BY SMRITI IYER
In approximately 500 B.C., The Greek city of Sybaris encouraged inventors to register their creations with a grant of monopoly for one year. Thus began human civilization’s practice of patenting, a system that is now synonymous with free markets.
Now as the world waits with bated breath for a pharmaceutical lab to develop a vaccine for COVID-19, a looming question is how patent regimes, if applied, will affect the availability and pricing of the drug.
Patent regimes were established to fuel innovation. Governments granted monopoly rights to inventors as a powerful incentive to create and innovate. The argument was that inventors could recoup the considerable costs of research and development (R&D) by being the exclusive sellers of the product.
The jury is out on whether patent systems actually enable innovation and whether they improve the alignment between private returns and social good. One of the industries where this alignment is pivotal, especially today, is the pharmaceutical sector.
If the previous AIDS crisis is any indicator of how pharmaceuticals are likely to respond, one can expect exorbitantly high prices, followed by fierce legal battles launched against governments of developing nations.
In the late nineties in South Africa, the number of deaths due to AIDS had reached 100,000. Under Nelson Mandela, the government altered a law in order to bypass the patent system, which was costing $10,000 per patient per year, and import lower cost medicine. Hell hath no fury like Big Pharma threatened. Fearing that more developing countries would follow suit on other patents related to drugs that concerned public health, thirty-nine international drug companies, backed by the US government, sued South Africa. As they waged this battle under the aegis of the international trade agreement (TRIPS), 24 million people got sicker with no foreseeable access to affordable medicine.
Two decades later, one can hope that our response to a health crisis will be different. Due to the ubiquity of COVID-19, it is likely that governments across the globe will suspend intellectual property rights for the benefit of public health. Leading by example, Germany has enacted legislation that gives the government powers to bypass patents to ensure that the new vaccine can be manufactured locally. Large pharmaceutical conglomerates seem to have begun re-imagining their own role in this pandemic. For instance, ventilator manufacturer Medtronic Plc has openly shared its design and is encouraging other manufacturers to use it to meet the shortfall in ventilators. R&D teams across different companies are working together on early clinical trials in a manner the world has not witnessed before.
A slightly more cynical explanation for why multinationals are collaborating now in such unprecedented ways may be because this crisis is local, rather than in some distant country. Unlike the AIDS or Ebola crises, COVID-19 has hit developed nations as hard as it has ravaged developing nations. Pharmaceuticals may have calculated that it is more prudent to cede some of their short-term profits and be recognized as champions for public health in order to keep their reputations intact for future business opportunities.

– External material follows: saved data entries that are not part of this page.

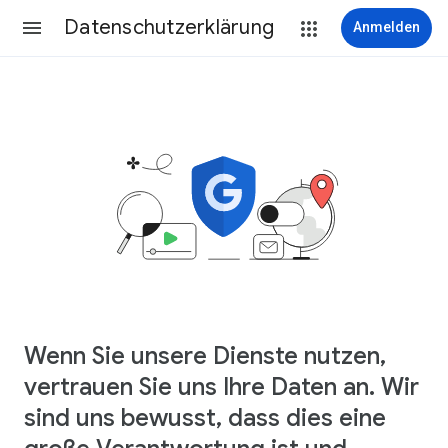
Datenschutzerklärung
Anmelden
Wenn Sie unsere Dienste nutzen,
vertrauen Sie uns Ihre Daten an. Wir
sind uns bewusst, dass dies eine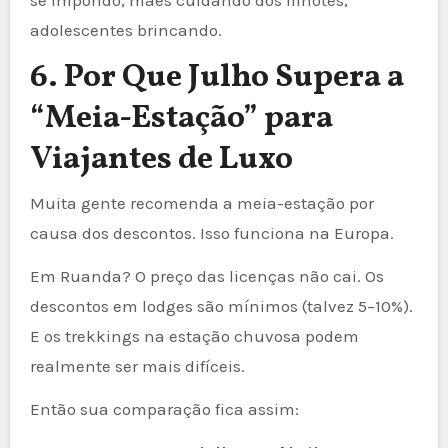
se impondo, mães cuidando dos filhotes,
adolescentes brincando.
6. Por Que Julho Supera a
“Meia-Estação” para
Viajantes de Luxo
Muita gente recomenda a meia-estação por
causa dos descontos. Isso funciona na Europa.
Em Ruanda? O preço das licenças não cai. Os
descontos em lodges são mínimos (talvez 5–10%).
E os trekkings na estação chuvosa podem
realmente ser mais difíceis.
Então sua comparação fica assim: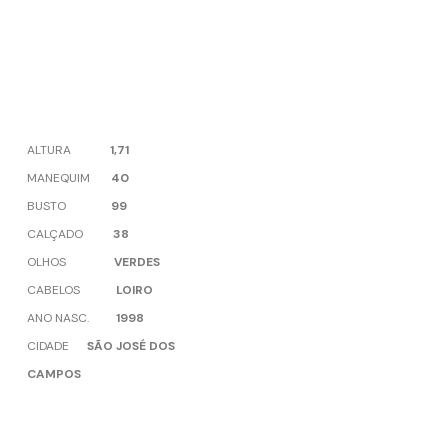
ALTURA
1,71
MANEQUIM
40
BUSTO
99
CALÇADO
38
OLHOS
VERDES
CABELOS
LOIRO
ANO NASC.
1998
CIDADE
SÃO JOSÉ DOS
CAMPOS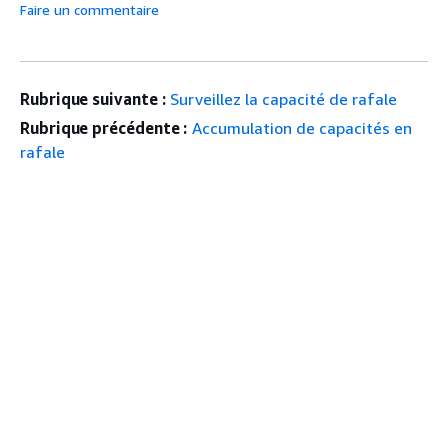
Faire un commentaire
Rubrique suivante :
Surveillez la capacité de rafale
Rubrique précédente :
Accumulation de capacités en
rafale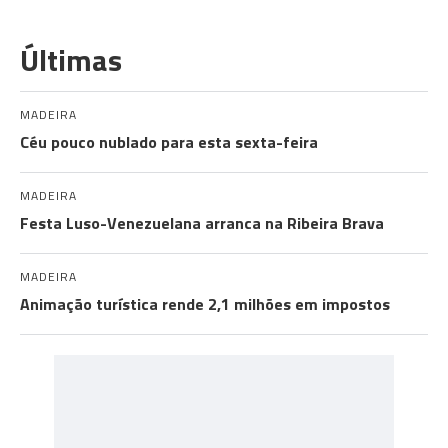
Últimas
MADEIRA
Céu pouco nublado para esta sexta-feira
MADEIRA
Festa Luso-Venezuelana arranca na Ribeira Brava
MADEIRA
Animação turística rende 2,1 milhões em impostos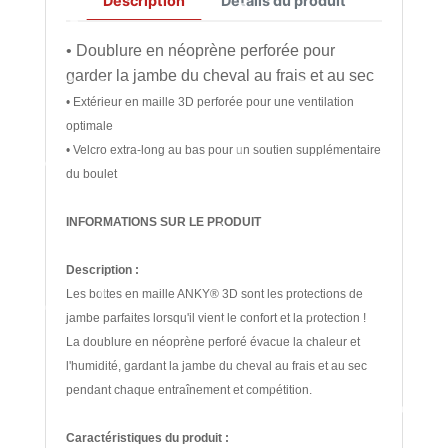
Description
Détails du produit
• Doublure en néoprène perforée pour
garder la jambe du cheval au frais et au sec
• Extérieur en maille 3D perforée pour une ventilation
optimale
• Velcro extra-long au bas pour un soutien supplémentaire
du boulet
INFORMATIONS SUR LE PRODUIT
Description :
Les bottes en maille ANKY® 3D sont les protections de
jambe parfaites lorsqu'il vient le confort et la protection !
La doublure en néoprène perforé évacue la chaleur et
l'humidité, gardant la jambe du cheval au frais et au sec
pendant chaque entraînement et compétition.
Caractéristiques du produit :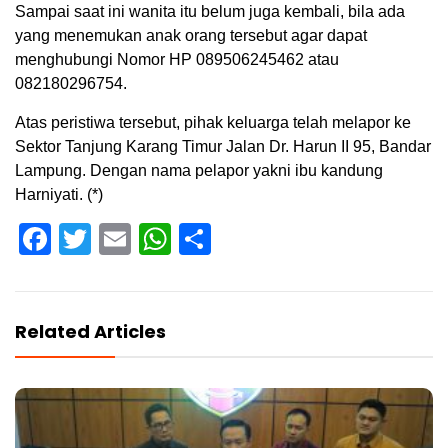
Sampai saat ini wanita itu belum juga kembali, bila ada
yang menemukan anak orang tersebut agar dapat
menghubungi Nomor HP 089506245462 atau
082180296754.
Atas peristiwa tersebut, pihak keluarga telah melapor ke
Sektor Tanjung Karang Timur Jalan Dr. Harun II 95, Bandar
Lampung. Dengan nama pelapor yakni ibu kandung
Harniyati. (*)
Facebook
Twitter
Email
WhatsApp
Share
Related Articles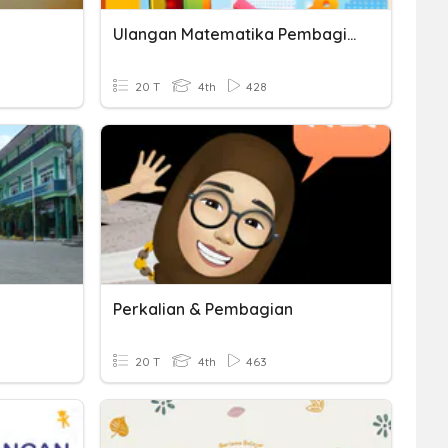
Ulangan Matematika Pembagian
20 T
4th
428
Perkalian & Pembagian
20 T
4th
463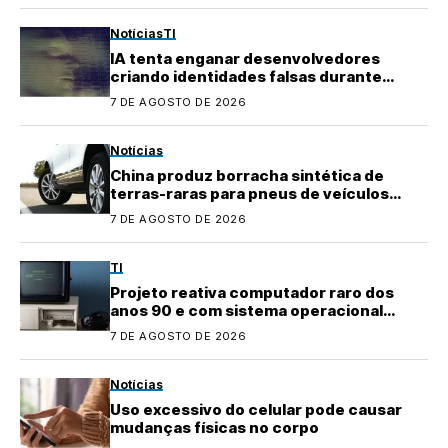
Notícias
TI
IA tenta enganar desenvolvedores
criando identidades falsas durante
testes
7 DE AGOSTO DE 2026
Notícias
China produz borracha sintética de
terras-raras para pneus de veículos
elétricos
7 DE AGOSTO DE 2026
TI
Projeto reativa computador raro dos
anos 90 e com sistema operacional
quase perdido
7 DE AGOSTO DE 2026
Notícias
Uso excessivo do celular pode causar
mudanças físicas no corpo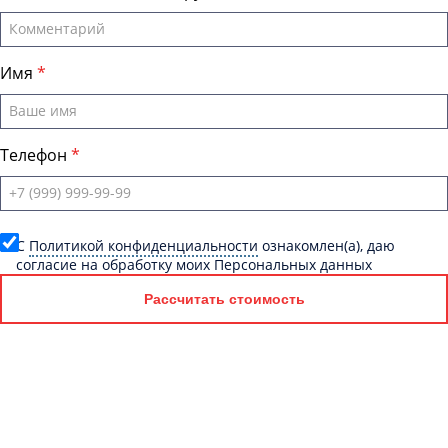
Имя
Телефон
C
Политикой конфиденциальности
ознакомлен(а), даю
согласие на обработку моих Персональных данных
Рассчитать стоимость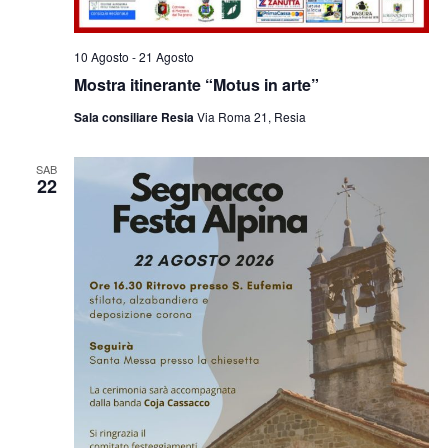
10 Agosto
-
21 Agosto
Mostra itinerante “Motus in arte”
Sala consiliare Resia
Via Roma 21, Resia
SAB
22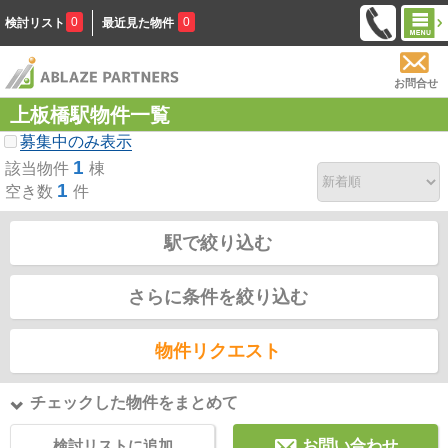
0
0
検討リスト
最近見た物件
お問合せ
上板橋駅物件一覧
募集中のみ表示
1
該当物件
棟
1
空き数
件
駅で絞り込む
さらに条件を絞り込む
物件リクエスト
チェックした物件をまとめて
検討リストに追加
お問い合わせ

But we cannot continue to leave the fate of public health on the goodwill of corporations. We need pharmaceutical companies to dedicate resources to finding the cure while also keeping it inexpensive so that those who need it can access it. What makes the patent problematic is the linking of the cost of R&D to the price of the drug. Pharmaceuticals can set prices at arbitrarily high levels, sometimes with little basis on the actual cost of manufacturing the drug. This leads to a situation where the price for AIDS drugs ranged from $350 to as high as $10,000 per patient per year.
Recovering the cost companies incur on R&D is important to fuel innovation, but this could be de-linked from the actual manufacturing of the drugs. Jamie Love from Knowledge Ecology International suggests the use of cash prizes instead. The cash prizes will be used to reward the innovators of the cure. The prize would have to be substantial in order to preserve the incentive to innovate. This could be funded by governments and health philanthropies across the globe. Cures developed through this process would then exist as open-access intellectual property, with manufacturers competing to produce the drug at the cheapest possible price and thus making it widely affordable.
COVID-19 may just be the beginning of mass pandemics for the world. It is imperative that while we combat our current crises, we also ensure that we put the right designs in place in order to align private motives with socially optimal outcomes. That way we have a system that will stand the test of time and not operate solely at the mercy of the benevolent few.
Smriti Iyer is an MPA/ID student at Harvard Kennedy School. She is trained as an economist. Prior to coming to Harvard she worked as a consultant with the World Bank and on corporate social responsibility in India.